Rapid intervention needs consistency in the skill sets taught and in the training delivered. If every mutual-aid department has the same skill set and is dedicated to providing quality, capable (i.e., trained) help, then build RITs using members from different departments. Every member of every fire department who responds for mutual aid should be trained in the basics of RIT. If we cannot achieve this, then we are gambling that the risk of a member who gets in trouble and calls a Mayday will increase. Why? Because there will be no one on the fireground with the skills to help rescue the down firefighter. Rapid intervention training is not a “do the skill, one and done” exercise; it needs to be ongoing. Keep those skills fresh, and the members staffing the crew need to be capable and high quality. Firefighters’ lives depend on it!
Be proactive by calling a mutual-aid-dedicated RIT as an automatic add-on to every structure fire with an initial alarm. This may be different (i.e., a change) than the way you have always done it, but change in the fire service always brings resistance. Some resisted self-contained breathing apparatus, hoods, bunker pants, personal alert safety systems, and even motorized fire apparatus, but those who resisted were proven wrong.
As volunteers and on-call firefighters, we provide a critical service to our communities. We are under a moral and ethical obligation to our members to provide the training needed so that they are all capable, competent, and ready to save one of their own.

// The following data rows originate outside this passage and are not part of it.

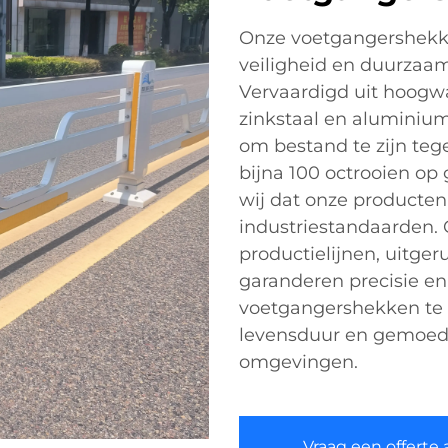
Onze voetgangershekk
veiligheid en duurzaam
Vervaardigd uit hoogwa
zinkstaal en aluminiu
om bestand te zijn te
bijna 100 octrooien op
wij dat onze producte
industriestandaarden.
productielijnen, uitge
garanderen precisie e
voetgangershekken te ki
levensduur en gemoedsr
omgevingen.
Vraag een offerte 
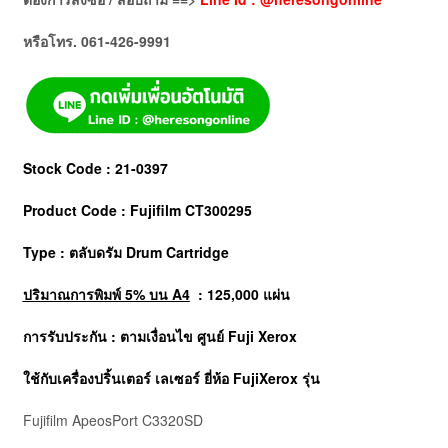
หรือโทร. 061-426-9991
Stock Code : 21-0397
Product Code : Fujifilm CT300295
Type : ตลับดรัม Drum Cartridge
ปริมาณการพิมพ์ 5% บน A4
: 125,000 แผ่น
การรับประกัน : ตามเงื่อนไข ศูนย์ Fuji Xerox
ใช้กับเครื่องปริ้นเตอร์ เลเซอร์ ยี่ห้อ
FujiXerox
รุ่น
Fujifilm
ApeosPort C3320SD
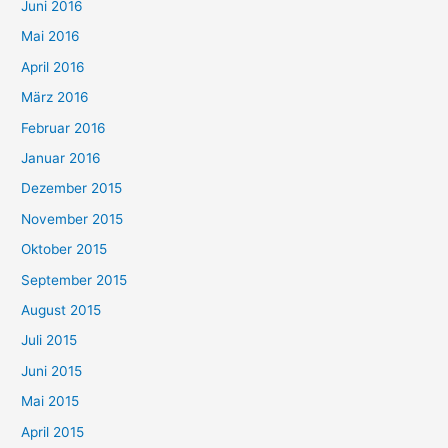
Juni 2016
Mai 2016
April 2016
März 2016
Februar 2016
Januar 2016
Dezember 2015
November 2015
Oktober 2015
September 2015
August 2015
Juli 2015
Juni 2015
Mai 2015
April 2015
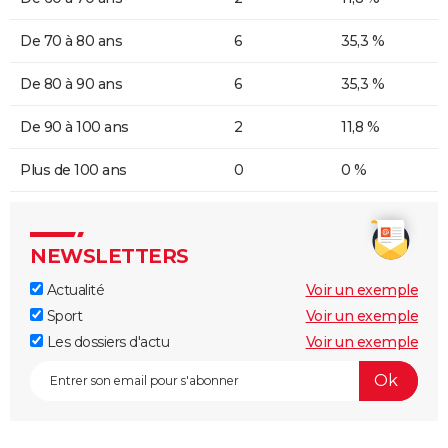
De 70 à 80 ans
6
35,3 %
De 80 à 90 ans
6
35,3 %
De 90 à 100 ans
2
11,8 %
Plus de 100 ans
0
0 %
NEWSLETTERS
Actualité
Voir un exemple
Sport
Voir un exemple
Les dossiers d'actu
Voir un exemple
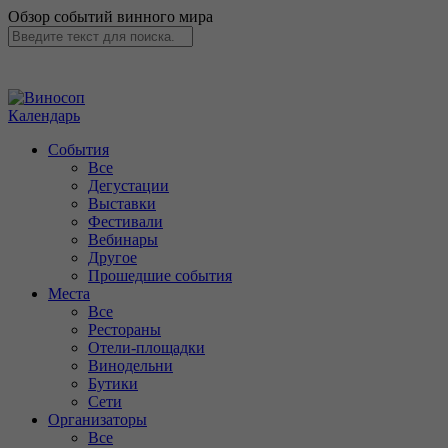
Обзор событий винного мира
Календарь
События
Все
Дегустации
Выставки
Фестивали
Вебинары
Другое
Прошедшие события
Места
Все
Рестораны
Отели-площадки
Винодельни
Бутики
Сети
Организаторы
Все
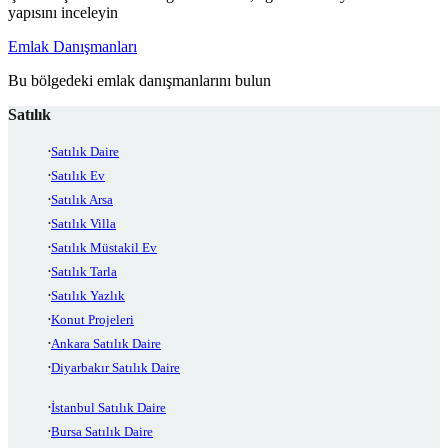
yapısını inceleyin
Emlak Danışmanları
Bu bölgedeki emlak danışmanlarını bulun
Satılık
Satılık Daire
Satılık Ev
Satılık Arsa
Satılık Villa
Satılık Müstakil Ev
Satılık Tarla
Satılık Yazlık
Konut Projeleri
Ankara Satılık Daire
Diyarbakır Satılık Daire
İstanbul Satılık Daire
Bursa Satılık Daire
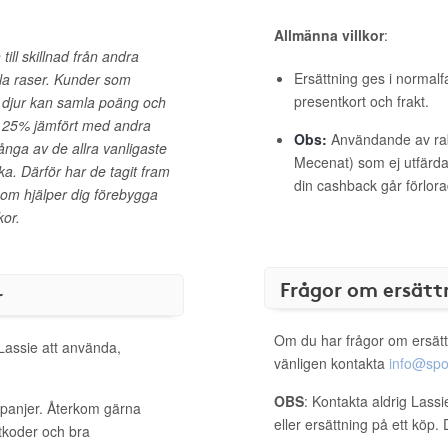
Allmänna villkor
:
ill skillnad från andra
Ersättning ges i normalf
alla raser. Kunder som
presentkort och frakt.
tt djur kan samla poäng och
ll 25% jämfört med andra
Obs:
Användande av raba
ånga av de allra vanligaste
Mecenat) som ej utfärdat
ka. Därför har de tagit fram
din cashback går förlora
som hjälper dig förebygga
kor.
Frågor om ersätt
r
Om du har frågor om ersätt
 Lassie att använda,
vänligen kontakta
info@spo
OBS
: Kontakta aldrig Lass
mpanjer. Återkom gärna
eller ersättning på ett köp
ttkoder och bra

Not understanding risk management (or, worse yet, ignoring it) is like playing Russian Roulette with the lives of your firefighters. The ISO is a critical position that must be filled by a highly competent person. And having a capable and staffed RIT is not an option, especially when it is needed immediately. As an officer, you must understand risk management and how your actions and knowledge could be the difference between the life and death of a firefighter.
JOE NEDDER was an on-call firefighter in various departments for more than 36 years and has served in various ranks. He retired from the Uxbridge (MA) Fire Department in 2013. He has been involved in training for more than 27 years and instructed for the Massachusetts Firefighting Academy for 16 years and at FDIC from 2010 to 2018. Nedder has written for Fire Engineering and is the founder and lead instructor of Cross St. Associates, a fire service training company. He is also the author of Rapid Intervention Crews (Jones and Bartlett).